1863, Briefe 340–403
389. An Franziska und Elisabeth Nietzsche in Naumburg
<Pforta, 16. Oktober 1863>
Liebe Mamma und Lisbeth!
So habe ich denn meinen Geburtstag wieder einmal glücklich verlebt, und abgesehn davon, daß es eben ein recht tüchtiger Lektionstag war, und daß das Gefühl 19 Jahre alt zu sein nicht zu den angenehmsten gehört: ist es mir den ganzen Tag recht wohl und heiter gewesen und ergangen. Als ich um 11 aus der Lektion in meine Stube kam, fand ich da den Tisch schön gedeckt und darauf alle eure schönen Geschenke aufgebaut: was mich recht freute. Zuerst nun danke ich euch recht schön, recht vielemal für alle eure guten Wünsche, zu denen Gott seinen Segen geben möge: dann habe ich mich recht über alle eure Geschenke gefreut, besonders da ich auch noch andre mit all’ den schönen Eßsachen erfreuen konnte. Schade daß das Buch nicht das richtige ist: ich habe dies nicht bei Domrich bestellt, es ist ein Irrthum. Dies Buch hier besitze ich schon. Das gewünschte hieß „Anmerkungen zu den Nibelungen und zur Klage.“ v. K. Lachmann. Dankt doch den guten Tanten recht schön für ihre Briefe und ihre reichen Gaben; besonders lieb ist mir die Photographie des lieben selgen Vaters. Das Buch der Tante Rosalie ist leider auch noch nicht bei Domrich angekommen.

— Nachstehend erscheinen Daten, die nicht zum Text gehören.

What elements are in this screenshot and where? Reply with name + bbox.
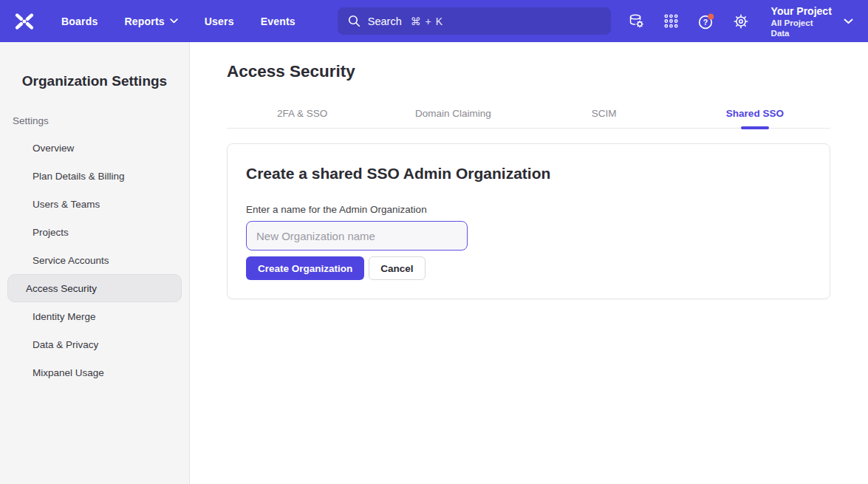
project-name: Your Project — [771, 4, 832, 18]
nav-item-label: Users — [205, 16, 234, 27]
sidebar-item-label: Overview — [33, 143, 74, 154]
mixpanel-logo-icon[interactable] — [13, 10, 36, 33]
notification-dot — [708, 13, 714, 19]
data-management-icon[interactable] — [627, 12, 646, 31]
nav-item-events[interactable]: Events — [261, 16, 295, 27]
sidebar-item-label: Mixpanel Usage — [33, 367, 104, 378]
sidebar-item-label: Access Security — [26, 283, 97, 294]
nav-right-section: ? Your Project — [611, 4, 853, 38]
nav-item-users[interactable]: Users — [205, 16, 234, 27]
sidebar-item-label: Users & Teams — [33, 199, 100, 210]
org-name-input[interactable] — [246, 221, 468, 250]
nav-item-label: Events — [261, 16, 295, 27]
sidebar-item-access-security[interactable]: Access Security — [7, 274, 182, 302]
sidebar-title: Organization Settings — [0, 73, 189, 89]
sidebar-item-label: Projects — [33, 227, 69, 238]
sidebar-item-data-privacy[interactable]: Data & Privacy — [7, 330, 182, 358]
nav-item-label: Boards — [61, 16, 98, 27]
tab-shared-sso[interactable]: Shared SSO — [680, 99, 830, 128]
settings-gear-icon[interactable] — [731, 12, 750, 31]
page-title: Access Security — [227, 62, 830, 81]
nav-item-reports[interactable]: Reports — [124, 16, 177, 27]
sidebar-item-users-teams[interactable]: Users & Teams — [7, 190, 182, 218]
tab-2fa-sso[interactable]: 2FA & SSO — [227, 99, 377, 128]
access-security-tabs: 2FA & SSO Domain Claiming SCIM Shared SS… — [227, 99, 830, 129]
create-organization-button[interactable]: Create Organization — [246, 256, 364, 280]
nav-item-boards[interactable]: Boards — [61, 16, 98, 27]
org-name-field-label: Enter a name for the Admin Organization — [246, 204, 811, 215]
active-tab-underline — [741, 126, 769, 129]
sidebar-item-plan-details-billing[interactable]: Plan Details & Billing — [7, 162, 182, 190]
project-scope: All Project Data — [771, 18, 832, 38]
project-chevron-down-icon[interactable] — [844, 18, 853, 24]
primary-nav-menu: Boards Reports Users Events — [61, 16, 295, 27]
tab-domain-claiming[interactable]: Domain Claiming — [377, 99, 528, 128]
top-navigation-bar: Boards Reports Users Events Search ⌘ + K — [0, 0, 868, 42]
tab-label: SCIM — [592, 108, 617, 119]
sidebar-item-identity-merge[interactable]: Identity Merge — [7, 302, 182, 330]
chevron-down-icon — [170, 18, 178, 24]
sidebar-item-label: Identity Merge — [33, 311, 96, 322]
sidebar-item-mixpanel-usage[interactable]: Mixpanel Usage — [7, 358, 182, 386]
cancel-button[interactable]: Cancel — [369, 256, 425, 280]
tab-label: Domain Claiming — [415, 108, 491, 119]
sidebar-item-label: Plan Details & Billing — [33, 171, 125, 182]
sidebar-menu: Overview Plan Details & Billing Users & … — [0, 134, 189, 386]
search-shortcut: ⌘ + K — [411, 16, 443, 27]
sidebar-item-overview[interactable]: Overview — [7, 134, 182, 162]
help-icon[interactable]: ? — [697, 12, 715, 31]
apps-grid-icon[interactable] — [662, 12, 680, 31]
nav-item-label: Reports — [124, 16, 164, 27]
main-content: Access Security 2FA & SSO Domain Claimin… — [190, 42, 868, 484]
page-shell: Organization Settings Settings Overview … — [0, 42, 868, 484]
sidebar-item-projects[interactable]: Projects — [7, 218, 182, 246]
tab-scim[interactable]: SCIM — [529, 99, 680, 128]
create-shared-sso-card: Create a shared SSO Admin Organization E… — [227, 143, 830, 299]
sidebar-item-label: Data & Privacy — [33, 339, 98, 350]
search-icon — [348, 15, 360, 27]
sidebar-item-service-accounts[interactable]: Service Accounts — [7, 246, 182, 274]
svg-text:?: ? — [703, 17, 708, 26]
search-placeholder: Search — [368, 16, 402, 27]
tab-label: 2FA & SSO — [277, 108, 327, 119]
project-switcher[interactable]: Your Project All Project Data — [771, 4, 832, 38]
sidebar-item-label: Service Accounts — [33, 255, 109, 266]
sidebar-section-label: Settings — [13, 115, 189, 126]
organization-settings-sidebar: Organization Settings Settings Overview … — [0, 42, 190, 484]
search-input[interactable]: Search ⌘ + K — [338, 7, 611, 35]
card-title: Create a shared SSO Admin Organization — [246, 165, 811, 183]
card-actions: Create Organization Cancel — [246, 256, 811, 280]
tab-label: Shared SSO — [726, 108, 784, 119]
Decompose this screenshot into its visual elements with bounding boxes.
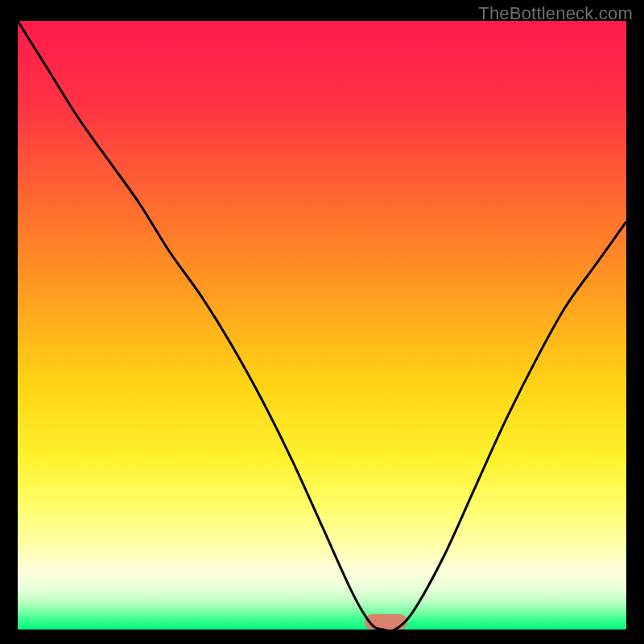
gradient-plot-area xyxy=(18,21,626,630)
chart-frame: TheBottleneck.com xyxy=(0,0,644,644)
bottleneck-chart xyxy=(18,21,626,630)
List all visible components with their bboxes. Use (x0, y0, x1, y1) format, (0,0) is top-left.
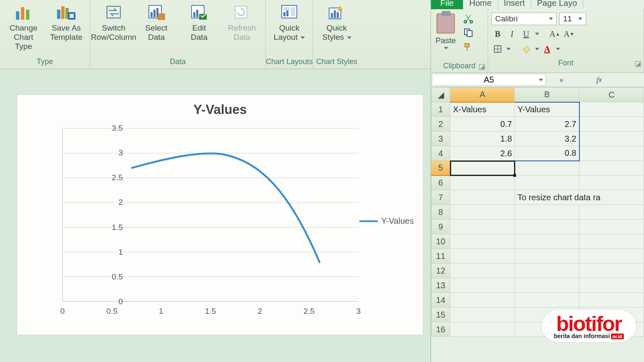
cell[interactable] (579, 293, 644, 308)
font-size-combo[interactable]: 11 (559, 13, 586, 25)
cell[interactable] (515, 264, 579, 278)
dialog-launcher-icon[interactable] (635, 61, 641, 67)
save-as-template-button[interactable]: Save As Template (47, 2, 86, 42)
row-header[interactable]: 11 (431, 249, 450, 264)
cell[interactable] (515, 220, 579, 234)
chevron-down-icon[interactable] (535, 48, 539, 50)
cell-B4[interactable]: 0.8 (515, 146, 579, 161)
row-header[interactable]: 7 (431, 190, 450, 205)
quick-styles-button[interactable]: Quick Styles (317, 2, 356, 42)
cell[interactable] (579, 278, 644, 293)
tab-file-2[interactable]: File (431, 0, 463, 9)
cell[interactable] (579, 264, 644, 278)
cell[interactable] (450, 293, 515, 308)
cell[interactable] (450, 264, 515, 278)
cell[interactable] (579, 176, 644, 190)
row-header[interactable]: 6 (431, 176, 450, 190)
cell-C1[interactable] (579, 102, 644, 117)
chart-title[interactable]: Y-Values (17, 95, 423, 117)
cell-C3[interactable] (579, 132, 644, 146)
cell[interactable] (450, 249, 515, 264)
row-header[interactable]: 2 (431, 117, 450, 132)
bold-button[interactable]: B (491, 28, 504, 40)
cell[interactable] (515, 176, 579, 190)
cell[interactable] (515, 249, 579, 264)
tab-home-2[interactable]: Home (463, 0, 498, 9)
cell-A5[interactable] (450, 161, 515, 176)
cell-B1[interactable]: Y-Values (515, 102, 579, 117)
cell[interactable] (579, 234, 644, 249)
chart-legend[interactable]: Y-Values (359, 216, 414, 226)
change-chart-type-button[interactable]: Change Chart Type (4, 2, 43, 51)
tab-insert-2[interactable]: Insert (498, 0, 531, 9)
cell-B7[interactable]: To resize chart data ra (515, 190, 644, 205)
dialog-launcher-icon[interactable] (479, 64, 485, 70)
select-data-button[interactable]: Select Data (137, 2, 176, 42)
cell-C4[interactable] (579, 146, 644, 161)
row-header[interactable]: 4 (431, 146, 450, 161)
cell[interactable] (579, 249, 644, 264)
underline-button[interactable]: U (520, 28, 532, 40)
row-header[interactable]: 5 (431, 161, 450, 176)
row-header[interactable]: 12 (431, 264, 450, 278)
switch-row-column-button[interactable]: Switch Row/Column (94, 2, 133, 42)
font-name-combo[interactable]: Calibri (491, 13, 557, 25)
fx-label[interactable]: fx (593, 74, 605, 86)
shrink-font-button[interactable]: A▼ (563, 28, 575, 40)
cell-B2[interactable]: 2.7 (515, 117, 579, 132)
row-header[interactable]: 10 (431, 234, 450, 249)
cell-A1[interactable]: X-Values (450, 102, 515, 117)
cell[interactable] (579, 205, 644, 220)
cell[interactable] (515, 278, 579, 293)
row-header[interactable]: 14 (431, 293, 450, 308)
paste-button[interactable]: Paste (431, 9, 460, 60)
row-header[interactable]: 1 (431, 102, 450, 117)
col-header-C[interactable]: C (579, 88, 644, 102)
row-header[interactable]: 3 (431, 132, 450, 146)
fill-color-button[interactable] (520, 43, 532, 55)
insert-function-icon[interactable]: ● (555, 74, 568, 86)
cell[interactable] (450, 176, 515, 190)
chevron-down-icon[interactable] (535, 33, 539, 35)
select-all-corner[interactable]: ◢ (431, 88, 450, 102)
row-header[interactable]: 16 (431, 322, 450, 337)
cell[interactable] (450, 220, 515, 234)
cell-B3[interactable]: 3.2 (515, 132, 579, 146)
edit-data-button[interactable]: Edit Data (180, 2, 218, 42)
borders-button[interactable] (491, 43, 504, 55)
name-box[interactable]: A5 (432, 74, 546, 86)
cell-C5[interactable] (579, 161, 644, 176)
grow-font-button[interactable]: A▲ (548, 28, 561, 40)
cell-C2[interactable] (579, 117, 644, 132)
chart-object[interactable]: Y-Values 3.5 3 2.5 2 1.5 1 0.5 0 0 0.5 1… (17, 94, 423, 335)
cell[interactable] (515, 234, 579, 249)
format-painter-icon[interactable] (463, 42, 474, 52)
copy-icon[interactable] (463, 28, 474, 38)
row-header[interactable]: 9 (431, 220, 450, 234)
cell-A4[interactable]: 2.6 (450, 146, 515, 161)
row-header[interactable]: 8 (431, 205, 450, 220)
cell[interactable] (515, 293, 579, 308)
italic-button[interactable]: I (506, 28, 518, 40)
cut-icon[interactable] (463, 13, 474, 23)
cell[interactable] (450, 234, 515, 249)
cell-A2[interactable]: 0.7 (450, 117, 515, 132)
row-header[interactable]: 13 (431, 278, 450, 293)
col-header-B[interactable]: B (515, 88, 579, 102)
cell[interactable] (450, 308, 515, 322)
chevron-down-icon[interactable] (556, 48, 560, 50)
cell[interactable] (450, 322, 515, 337)
chevron-down-icon[interactable] (506, 48, 511, 50)
cell-A3[interactable]: 1.8 (450, 132, 515, 146)
cell[interactable] (450, 278, 515, 293)
quick-layout-button[interactable]: Quick Layout (270, 2, 309, 42)
font-color-button[interactable]: A (541, 43, 553, 55)
cell[interactable] (450, 190, 515, 205)
col-header-A[interactable]: A (450, 88, 515, 102)
cell[interactable] (579, 220, 644, 234)
row-header[interactable]: 15 (431, 308, 450, 322)
worksheet-grid[interactable]: ◢ A B C 1 X-Values Y-Values 2 0.7 2.7 3 … (431, 87, 644, 337)
cell[interactable] (515, 205, 579, 220)
tab-page-layout-2[interactable]: Page Layo (531, 0, 584, 9)
cell-B5[interactable] (515, 161, 579, 176)
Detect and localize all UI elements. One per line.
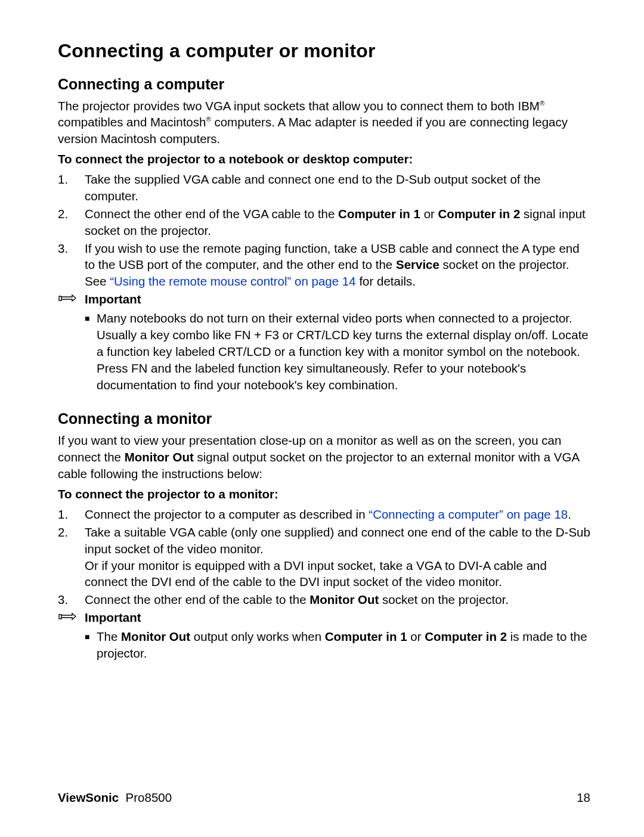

Heute morgen habe ich von den schönen Kuchen gegessen und habe noch an 14 meiner näheren Bekannten geschickt, sodaß er gerade alle ist. Er war aber vortrefflich und hat mir und den andern recht gut geschmeckt. Auch das schöne Obst und den schönen Wein, über den ich mich sehr freute — es sah alles so schön und bunt aus — habe ich vertheilt, nach dem ich alles gekostet hatte. Also — ich kann nicht bloß für mich sondern für alle, die mit genossen haben, danken. Wilhelm und Gustav haben mir recht hübsche Briefe geschrieben.
Vielleicht schreibt mir auch der Onkel Edmund in der nächsten Zeit. Sonntag also wollen wir uns in Almrich treffen, zum letzten Mal also bis Weihnachten. Ich habe immer sehr viel zu thun, und deshalb gar keine Zeit zu etwas andern.
Der kleine Tintenwischer, liebe Lisbeth, ist fast zu hübsch, als daß ich ihn gebrauchen könnte. Ich danke dir auch recht für deinen Brief. Also Sonntag auf Wiedersehn! Vielleicht kommt ihr auch Abends zu den großen Feierlichkeiten auf den Knabenbergen.
Nun nochmals vielmaligen Dank!
Euer Fritz.
Ich habe Schnupfen, das ist übel. Bitte Taschentücher! Morgen werde ich euch den Brief an Heinze schicken, eher habe ich keine Zeit.